◆ Task instructions: Pictures are not part of the copy. Reproduce all the records exactly.

=== Section Start ===

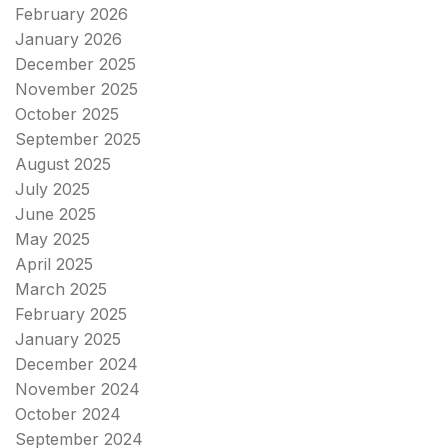
February 2026
January 2026
December 2025
November 2025
October 2025
September 2025
August 2025
July 2025
June 2025
May 2025
April 2025
March 2025
February 2025
January 2025
December 2024
November 2024
October 2024
September 2024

=== Section End ===

◆ Answer for the task:
February 2026
January 2026
December 2025
November 2025
October 2025
September 2025
August 2025
July 2025
June 2025
May 2025
April 2025
March 2025
February 2025
January 2025
December 2024
November 2024
October 2024
September 2024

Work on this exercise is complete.